Practice Makes Perfect

"Practice Makes Perfect", that well-known proverb. I'm sure you heard it a lot when learning new skills, like playing a  musical instrument or math facts or ... And it is true that we get better and better at whatever we do with practice.

So many things demand practice, including spiritual disciplines. Although we know we can never be perfect in the sense that we are faultless or flawless (at least not this side of heaven), we also know that we can grow and mature and soften or even eliminate some of those imperfections through practice.

Hebrews 5:11-6:12 teaches the need for maturity, the need to move beyond the infantile need for milk so that we can be fed "solid food."

For though by this time you ought to be teachers,
you need someone to teach you again
the basic principles of the oracles of God.
You need milk, not solid food
Hebrews 5:12

What's interesting is how verses 13 and 14 define the difference. 

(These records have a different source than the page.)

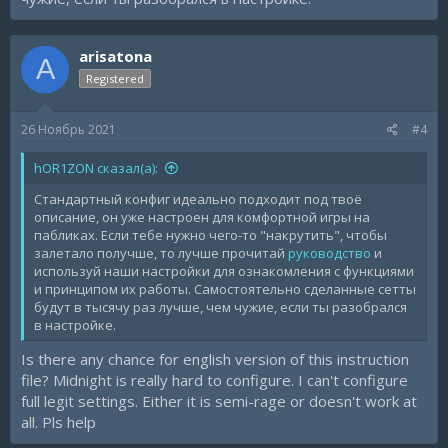
arisatona
A
Registered
26 Ноябрь 2021
#4
hOR1ZON сказал(а):
Стандартный конфиг идеально подходит под твоё
описание, он уже настроен для комфортной игры на
пабликах. Если тебе нужно чего-то "накрутить", чтобы
залетало получше, то лучше прочитай
руководство
и
используй наши настройки для ознакомления с функциями
и принципом их работы. Самостоятельно сделанные сетты
будут в тысячу раз лучше, чем чужие, если ты разобрался
в настройке.
Is there any chance for english version of this instruction
file? Midnight is really hard to configure. I can't configure
full legit settings. Either it is semi-rage or doesn't work at
all. Pls help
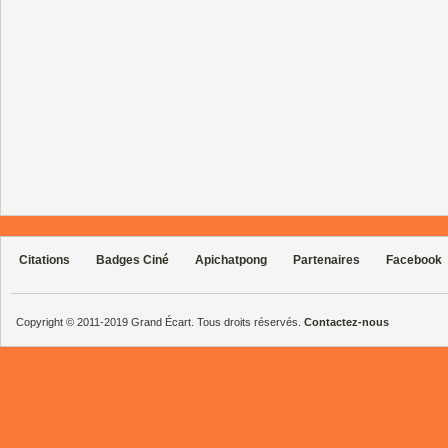
Citations
Badges Ciné
Apichatpong
Partenaires
Facebook
Copyright © 2011-2019 Grand Écart. Tous droits réservés.
Contactez-nous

for everyone who lives on milk
 is unskilled in the word of righteousness,
since he is a child.
But solid food is for the mature,
for those who have their powers of discernment
trained by constant practice
to distinguish good from evil.
 Hebrews 5:13, 14

Did you pick up on those key phrases that differentiate between the child and the mature? The child is unskilled in the word of righteousness. Unskilled. That sounds to me like the child has not practiced the word of righteousness sufficiently to become skilled. And where do we learn about true righteousness if not from the Bible, the Word of God. 

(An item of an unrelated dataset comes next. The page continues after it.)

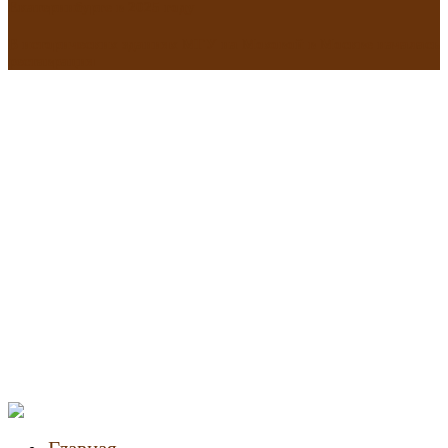
Екатеринбурге в 2025 году
В исторических зданиях МГУ на Моховой в Москве началась
реставрация
Новости
недвижимости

Verse 14 goes on to say that the mature have been trained by constant practice. Practice makes perfect—or at least mature.  

My take on this is that we need to study the Bible, that we need to practice its teachings until we are trained to discern and distinguish between good and evil. And evil can masquerade as good, false teachers can masquerade as experts in the truth. We grow and mature, we become more and more like Christ, as we feed on the solid food of the Bible, applying its teachings to our lives and we learn the difference between God's truth and the world's or Satan's twisted truths.

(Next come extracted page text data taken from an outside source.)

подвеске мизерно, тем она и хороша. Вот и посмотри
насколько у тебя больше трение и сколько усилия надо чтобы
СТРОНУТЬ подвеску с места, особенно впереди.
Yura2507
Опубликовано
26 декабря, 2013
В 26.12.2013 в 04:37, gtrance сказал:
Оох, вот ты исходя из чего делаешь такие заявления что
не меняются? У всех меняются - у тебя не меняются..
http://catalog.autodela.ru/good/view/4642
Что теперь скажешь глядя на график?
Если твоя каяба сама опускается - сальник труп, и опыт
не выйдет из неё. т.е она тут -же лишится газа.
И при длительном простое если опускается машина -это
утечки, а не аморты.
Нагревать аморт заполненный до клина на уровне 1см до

Oh, application is so important! I've know individuals—and I'm sure you have, too—who are well-versed in Scripture but their lives don't show it because they haven't applied its truths to themselves.  If truly believers, they are still infants or children. They have not allowed the Word of God to train them, nor have they been willing to practice its teachings so they may progressively improve and mature.

Reconsidering the proverb, "practice makes perfect", I have rephrased it in several ways:

Practice Makes Mature Christians

Practice brings about Matirity

Practice Perfects—not completely, but progressively.


Comments

  1. Thank you Davina...Very insightful. It is good to process this with a recent sermon we heard about a group and individuals who were deceived. It is easy to make assessments from surface info. Asking God to clarify is key.